Data extract.
--- START ---

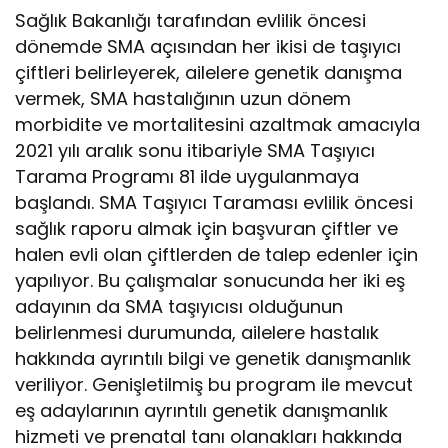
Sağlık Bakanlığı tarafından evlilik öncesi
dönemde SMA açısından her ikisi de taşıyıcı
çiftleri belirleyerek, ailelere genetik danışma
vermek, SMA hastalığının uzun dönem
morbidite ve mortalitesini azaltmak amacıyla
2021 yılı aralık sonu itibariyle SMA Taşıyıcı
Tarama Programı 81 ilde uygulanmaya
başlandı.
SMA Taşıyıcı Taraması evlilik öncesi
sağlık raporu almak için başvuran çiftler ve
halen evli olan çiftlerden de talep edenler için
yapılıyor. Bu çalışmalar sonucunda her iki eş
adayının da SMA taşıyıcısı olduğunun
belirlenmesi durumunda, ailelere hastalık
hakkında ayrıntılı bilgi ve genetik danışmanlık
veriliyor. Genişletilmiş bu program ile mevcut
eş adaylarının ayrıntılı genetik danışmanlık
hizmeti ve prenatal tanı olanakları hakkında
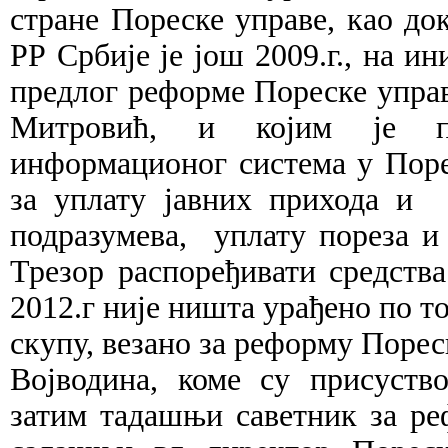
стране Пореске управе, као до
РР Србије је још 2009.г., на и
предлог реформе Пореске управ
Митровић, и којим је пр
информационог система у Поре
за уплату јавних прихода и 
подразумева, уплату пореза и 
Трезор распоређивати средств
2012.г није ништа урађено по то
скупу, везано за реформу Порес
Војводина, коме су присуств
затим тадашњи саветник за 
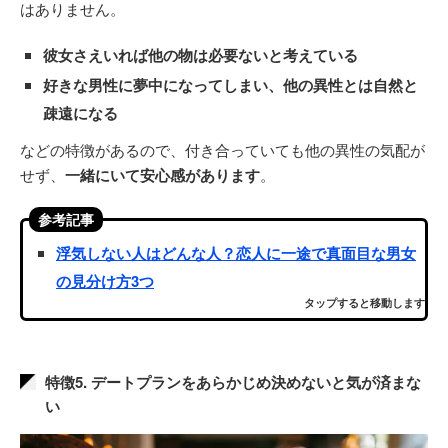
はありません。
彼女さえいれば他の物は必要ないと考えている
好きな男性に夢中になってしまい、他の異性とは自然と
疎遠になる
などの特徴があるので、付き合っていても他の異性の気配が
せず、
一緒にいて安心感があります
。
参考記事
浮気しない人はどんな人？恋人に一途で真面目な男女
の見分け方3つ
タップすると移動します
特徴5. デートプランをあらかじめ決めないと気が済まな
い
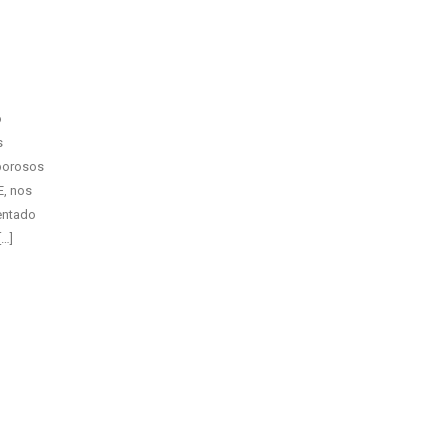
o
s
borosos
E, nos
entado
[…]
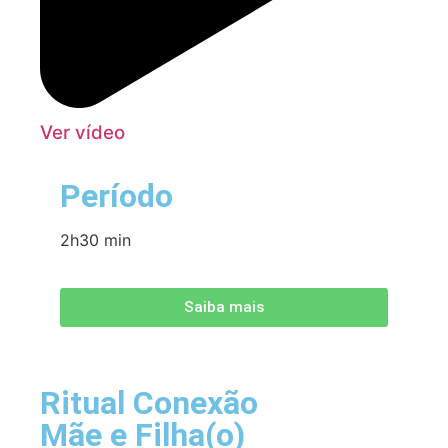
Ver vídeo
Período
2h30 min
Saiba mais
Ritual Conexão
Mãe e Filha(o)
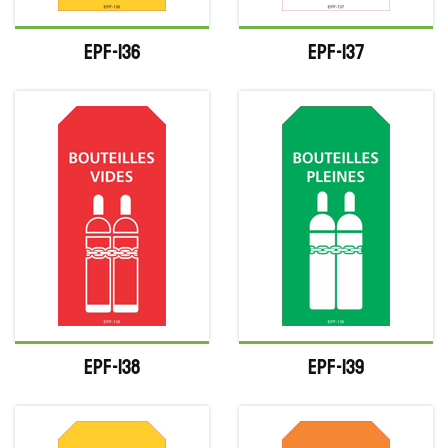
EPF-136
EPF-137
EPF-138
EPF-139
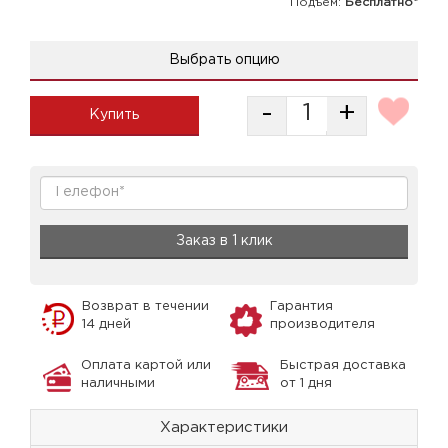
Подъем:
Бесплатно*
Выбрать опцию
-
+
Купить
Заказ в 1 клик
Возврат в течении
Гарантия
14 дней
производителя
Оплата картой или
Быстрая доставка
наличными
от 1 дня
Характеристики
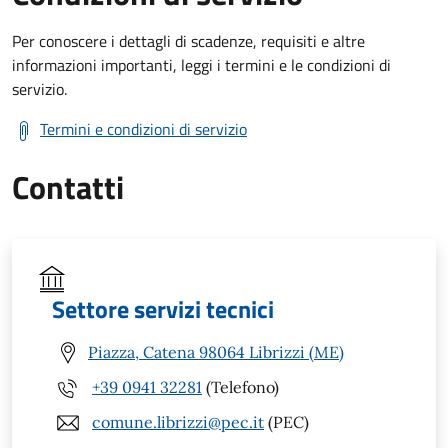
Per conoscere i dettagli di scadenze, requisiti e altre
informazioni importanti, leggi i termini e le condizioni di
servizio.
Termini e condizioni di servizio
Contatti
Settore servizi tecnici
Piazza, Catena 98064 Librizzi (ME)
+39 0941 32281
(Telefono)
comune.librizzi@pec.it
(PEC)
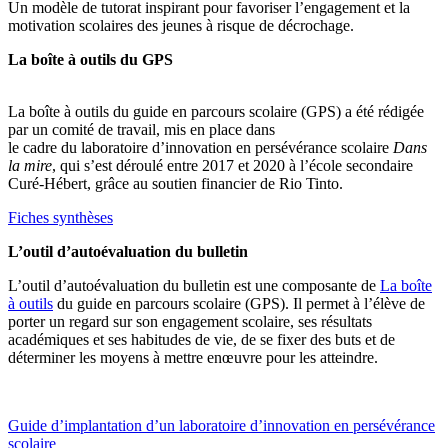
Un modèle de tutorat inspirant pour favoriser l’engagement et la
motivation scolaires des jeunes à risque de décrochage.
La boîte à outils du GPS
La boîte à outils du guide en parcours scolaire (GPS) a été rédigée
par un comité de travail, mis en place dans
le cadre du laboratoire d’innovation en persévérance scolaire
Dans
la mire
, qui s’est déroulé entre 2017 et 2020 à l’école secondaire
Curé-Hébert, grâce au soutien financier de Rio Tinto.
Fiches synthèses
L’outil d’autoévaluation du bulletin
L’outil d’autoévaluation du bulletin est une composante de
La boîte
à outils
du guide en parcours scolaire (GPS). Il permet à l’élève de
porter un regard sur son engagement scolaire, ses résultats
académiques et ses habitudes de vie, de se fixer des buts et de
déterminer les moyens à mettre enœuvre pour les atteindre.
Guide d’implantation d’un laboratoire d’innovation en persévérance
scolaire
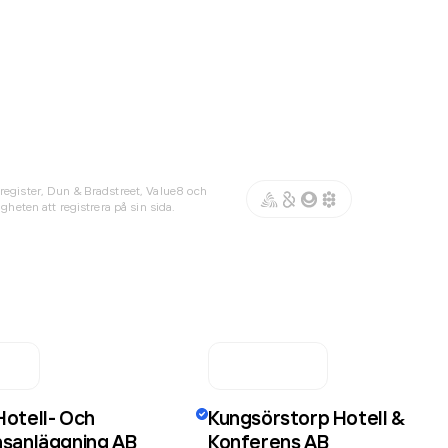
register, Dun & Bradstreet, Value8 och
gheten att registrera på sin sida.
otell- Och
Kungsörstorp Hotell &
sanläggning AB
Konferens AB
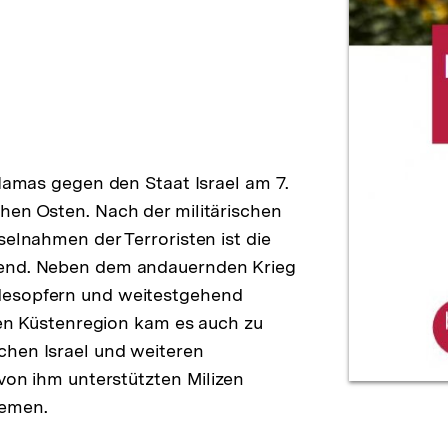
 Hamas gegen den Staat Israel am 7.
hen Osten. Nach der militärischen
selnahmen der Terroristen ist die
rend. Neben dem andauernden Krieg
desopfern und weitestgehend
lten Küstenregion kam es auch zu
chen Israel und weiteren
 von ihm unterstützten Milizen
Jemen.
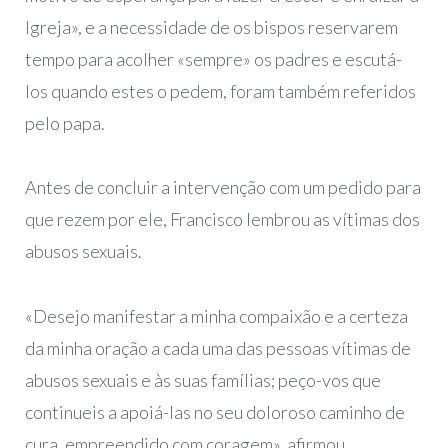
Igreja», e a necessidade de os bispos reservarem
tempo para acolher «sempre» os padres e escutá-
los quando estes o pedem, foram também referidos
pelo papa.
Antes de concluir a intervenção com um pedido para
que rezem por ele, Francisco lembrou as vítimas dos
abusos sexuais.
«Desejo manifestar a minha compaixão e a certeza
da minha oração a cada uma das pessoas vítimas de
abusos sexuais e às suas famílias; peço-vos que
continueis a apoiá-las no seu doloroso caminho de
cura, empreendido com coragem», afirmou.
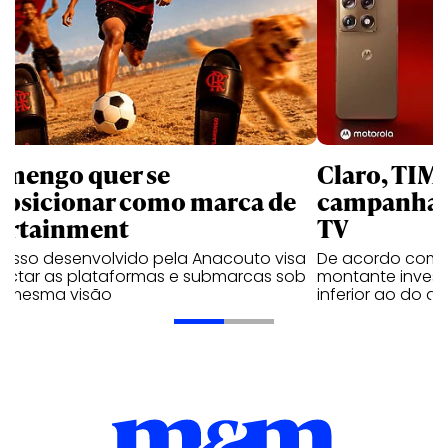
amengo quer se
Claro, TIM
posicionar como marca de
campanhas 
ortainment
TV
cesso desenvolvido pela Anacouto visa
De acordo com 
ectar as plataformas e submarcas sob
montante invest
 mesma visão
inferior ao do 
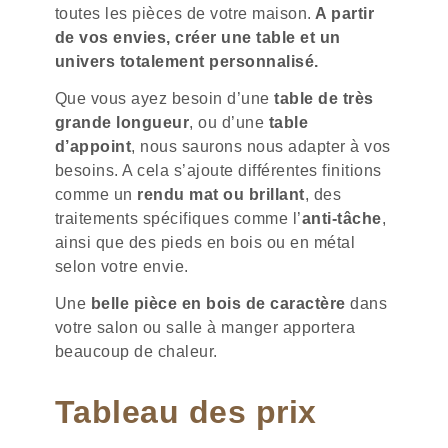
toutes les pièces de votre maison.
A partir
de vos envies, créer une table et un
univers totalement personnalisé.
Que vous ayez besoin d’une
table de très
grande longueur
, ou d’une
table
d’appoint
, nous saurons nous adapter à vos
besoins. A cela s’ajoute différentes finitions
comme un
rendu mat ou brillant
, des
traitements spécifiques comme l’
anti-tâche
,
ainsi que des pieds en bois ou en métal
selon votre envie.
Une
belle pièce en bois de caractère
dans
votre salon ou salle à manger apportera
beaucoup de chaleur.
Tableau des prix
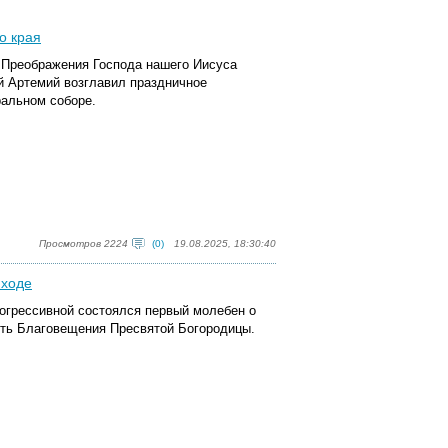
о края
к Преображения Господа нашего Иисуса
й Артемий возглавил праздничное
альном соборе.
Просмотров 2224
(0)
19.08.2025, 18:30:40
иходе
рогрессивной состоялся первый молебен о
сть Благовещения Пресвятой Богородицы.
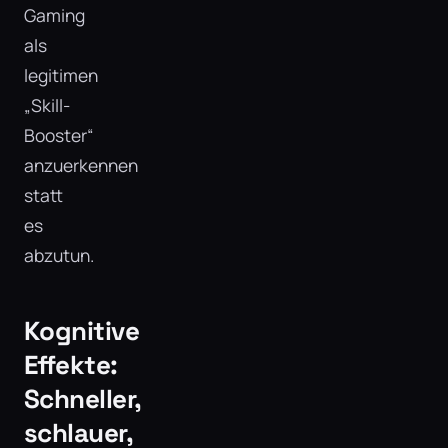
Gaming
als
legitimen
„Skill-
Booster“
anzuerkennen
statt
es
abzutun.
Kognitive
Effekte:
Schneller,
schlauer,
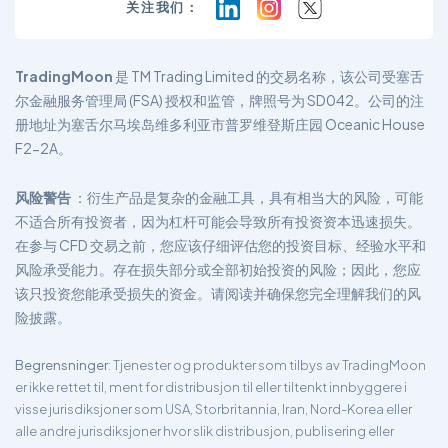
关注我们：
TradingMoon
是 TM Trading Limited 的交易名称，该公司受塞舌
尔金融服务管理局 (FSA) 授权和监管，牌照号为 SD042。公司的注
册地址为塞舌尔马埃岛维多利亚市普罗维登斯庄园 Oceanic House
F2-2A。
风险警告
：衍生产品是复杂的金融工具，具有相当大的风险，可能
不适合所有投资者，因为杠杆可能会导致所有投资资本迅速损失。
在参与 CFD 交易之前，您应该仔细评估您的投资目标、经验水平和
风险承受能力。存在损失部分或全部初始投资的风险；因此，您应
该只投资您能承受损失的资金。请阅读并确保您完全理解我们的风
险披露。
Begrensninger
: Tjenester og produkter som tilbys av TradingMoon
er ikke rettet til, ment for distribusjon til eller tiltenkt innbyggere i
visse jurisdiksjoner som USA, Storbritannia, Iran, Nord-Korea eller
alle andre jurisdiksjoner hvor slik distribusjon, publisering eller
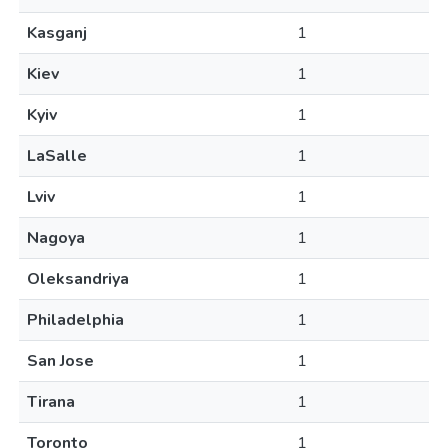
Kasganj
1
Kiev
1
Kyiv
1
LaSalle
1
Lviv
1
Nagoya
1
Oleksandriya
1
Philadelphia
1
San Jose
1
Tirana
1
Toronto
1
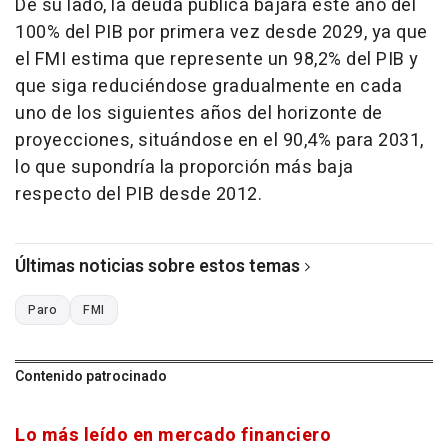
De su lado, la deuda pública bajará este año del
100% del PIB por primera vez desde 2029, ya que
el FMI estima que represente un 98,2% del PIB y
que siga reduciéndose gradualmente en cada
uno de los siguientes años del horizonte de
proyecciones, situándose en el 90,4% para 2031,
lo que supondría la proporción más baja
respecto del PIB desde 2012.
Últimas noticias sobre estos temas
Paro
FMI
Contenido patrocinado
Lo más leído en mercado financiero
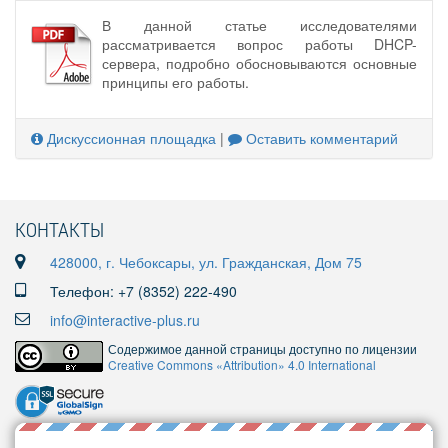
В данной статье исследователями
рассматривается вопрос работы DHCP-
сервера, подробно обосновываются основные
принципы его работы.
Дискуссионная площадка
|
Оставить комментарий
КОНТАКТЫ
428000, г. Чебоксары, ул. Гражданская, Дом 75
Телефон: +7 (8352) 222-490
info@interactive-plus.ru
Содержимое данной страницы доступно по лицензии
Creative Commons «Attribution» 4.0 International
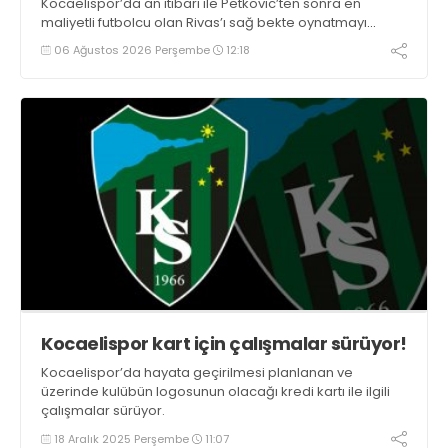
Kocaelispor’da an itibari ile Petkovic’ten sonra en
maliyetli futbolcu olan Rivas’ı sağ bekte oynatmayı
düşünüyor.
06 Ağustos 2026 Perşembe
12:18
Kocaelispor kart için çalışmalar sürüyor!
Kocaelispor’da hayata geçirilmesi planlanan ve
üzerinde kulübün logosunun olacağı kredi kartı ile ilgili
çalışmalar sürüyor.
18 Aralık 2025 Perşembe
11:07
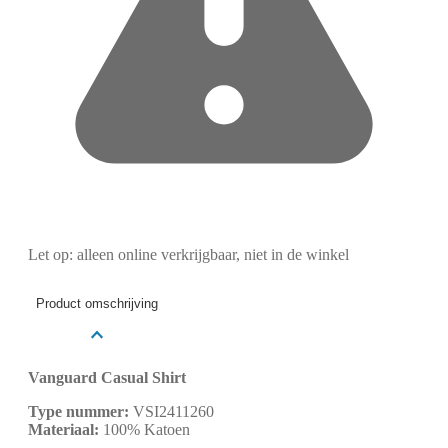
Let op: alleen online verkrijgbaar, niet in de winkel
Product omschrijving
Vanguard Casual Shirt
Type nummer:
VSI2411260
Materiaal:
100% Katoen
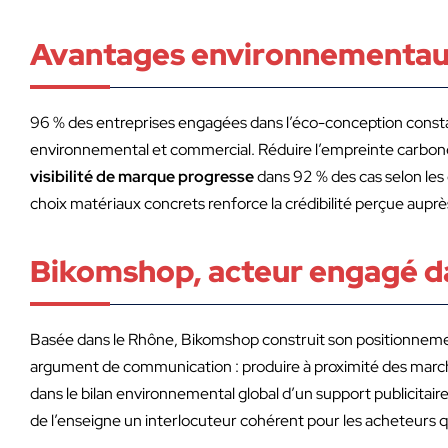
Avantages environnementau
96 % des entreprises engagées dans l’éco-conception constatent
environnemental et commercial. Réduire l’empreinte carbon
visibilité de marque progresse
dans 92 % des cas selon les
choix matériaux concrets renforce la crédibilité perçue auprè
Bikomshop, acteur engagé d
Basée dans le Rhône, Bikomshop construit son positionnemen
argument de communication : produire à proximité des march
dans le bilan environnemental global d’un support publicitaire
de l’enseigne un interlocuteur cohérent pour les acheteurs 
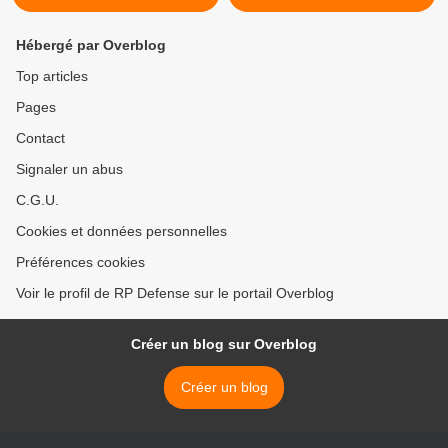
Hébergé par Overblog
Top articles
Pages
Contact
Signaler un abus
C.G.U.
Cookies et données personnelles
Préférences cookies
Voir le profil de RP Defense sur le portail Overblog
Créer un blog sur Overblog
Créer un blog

--- END ---

Task objective. Count the lines in the entries above that include the string "danışmanlık", then give only that figure.

Task response. 2